Usually, however, whenever programmers talk about nesting in a negative context, however, they are referring to nested looping and nested conditionals. Each for loop and conditional respectively has their own scope, an example of a nested for loop would be the following:
for i in range(1, 5): for i in range(1, 3): print(i)
This for loop is now going to get called everytime that the loop it is nested in is called. Needless to say, this can be incredibly problematic for the performance of our software. That being said, there are times that this is essentially unavoidable — but that is the only time it should be used! This is my recommendation, only write a nested for loop for
- solutions where every other option is exhausted
An underrated part of the Python programming language in my opinion is the ability to use Python decorators to completely alter the way a class works. These are so ridiculously underrated! Who would have thought one could completely change the nature of their code or improve the efficiency and speed of code just by adding a simple decorator to the top of their function?!

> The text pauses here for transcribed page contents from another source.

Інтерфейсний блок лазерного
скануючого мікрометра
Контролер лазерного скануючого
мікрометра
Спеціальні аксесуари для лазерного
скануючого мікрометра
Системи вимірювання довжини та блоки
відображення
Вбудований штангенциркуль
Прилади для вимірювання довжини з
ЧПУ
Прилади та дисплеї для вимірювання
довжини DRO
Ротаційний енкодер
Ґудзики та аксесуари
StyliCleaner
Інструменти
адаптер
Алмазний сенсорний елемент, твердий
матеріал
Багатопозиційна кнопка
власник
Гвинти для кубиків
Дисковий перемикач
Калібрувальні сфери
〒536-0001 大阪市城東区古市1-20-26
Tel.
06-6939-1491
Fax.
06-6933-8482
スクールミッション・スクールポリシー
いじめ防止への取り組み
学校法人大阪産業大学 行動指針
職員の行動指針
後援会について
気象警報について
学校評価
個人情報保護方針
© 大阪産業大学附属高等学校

In order to make the most out of your functions, AND classes, one should definitely look into decorators when programming in Python! Decorators are incredibly easy to use and so fantastically effective at all kinds of things from improving the speed of your code to completely changing the paradigm of the Python language.

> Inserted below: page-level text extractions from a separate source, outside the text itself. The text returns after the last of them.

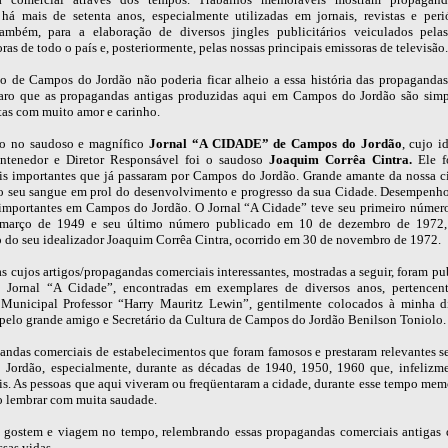
 há mais de setenta anos, especialmente utilizadas em jornais, revistas e peri
também, para a elaboração de diversos jingles publicitários veiculados pelas
ras de todo o país e, posteriormente, pelas nossas principais emissoras de televisão.
o de Campos do Jordão não poderia ficar alheio a essa história das propagandas
laro que as propagandas antigas produzidas aqui em Campos do Jordão são simp
tas com muito amor e carinho.
do no saudoso e magnífico
Jornal “A CIDADE” de Campos do Jordão
, cujo i
antenedor e Diretor Responsável foi o saudoso
Joaquim Corrêa Cintra.
Ele f
is importantes que já passaram por Campos do Jordão. Grande amante da nossa c
 o seu sangue em prol do desenvolvimento e progresso da sua Cidade. Desempenh
 importantes em Campos do Jordão. O Jornal “A Cidade” teve seu primeiro númer
março de 1949 e seu último número publicado em 10 de dezembro de 1972,
o do seu idealizador Joaquim Corrêa Cintra, ocorrido em 30 de novembro de 1972.
s cujos artigos/propagandas comerciais interessantes, mostradas a seguir, foram p
 Jornal “A Cidade”, encontradas em exemplares de diversos anos, pertencen
 Municipal Professor “Harry Mauritz Lewin”, gentilmente colocados à minha d
 pelo grande amigo e Secretário da Cultura de Campos do Jordão Benilson Toniolo.
andas comerciais de estabelecimentos que foram famosos e prestaram relevantes se
Jordão, especialmente, durante as décadas de 1940, 1950, 1960 que, infelizme
is. As pessoas que aqui viveram ou freqüentaram a cidade, durante esse tempo mem
ão lembrar com muita saudade.
 gostem e viagem no tempo, relembrando essas propagandas comerciais antigas 
ssas vidas.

One mistake I see a lot, which I did touch on earlier is just how ridiculous some programmers make their commenting. If you have a code file that is 500 lines of code and 500 lines of comments, you are probably using comments wrong. Avoid making obvious remarks, such as:
# get parameters parameters = get_params(data)
First of all, the variable here we are assigning is named parameters, so I think that most could likely assume that we are getting our parameters. Second of all, even if the variable had a random name, the function is called get_params. If people could not read a simple assertion, they probably will not be reading your code! It looks so ugly when a comment is used between every line of code, and it is a terrible practice — that also does not follow PEP.

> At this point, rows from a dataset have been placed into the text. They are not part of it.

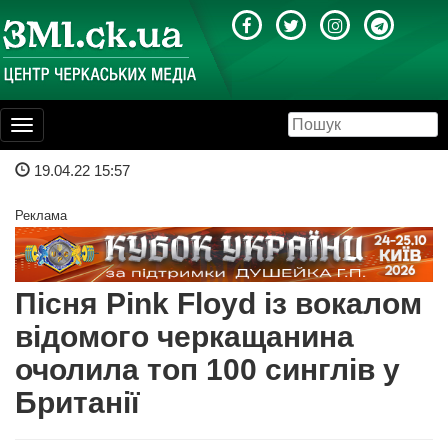
Toggle
navigation
19.04.22 15:57
Реклама
Пісня Pink Floyd із вокалом
відомого черкащанина
очолила топ 100 синглів у
Британії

Another great tip for writing functions is not to write a function at all. Instead, you can write an expression using the lambda key-word. This will effectively turn your Python function into a 1-line statement that can be mapped to arrays. This is far superior — and much more Pythonic than your typical iterative methods of doing so. It is incredibly easy to use, and can be done just like this example, with the mean function we wrote earlier:
mean = lambda x: sum(x) / len(x)
Now we can call it as if we wrote out the function:
mean([5, 10, 15]) 10
Of course, this mere example only shows how lambda can be used to one-line a function. The real power comes when these expressions are used with other functions.
My final programming tip when writing Python function is to avoid key-word arguments. While of course I do not believe that key-word arguments are bad, and obviously there is a reason why we have them. They are incredibly useful, especially for things like parameters we use for plotting or machine-learning software. Needless to say, they have their place.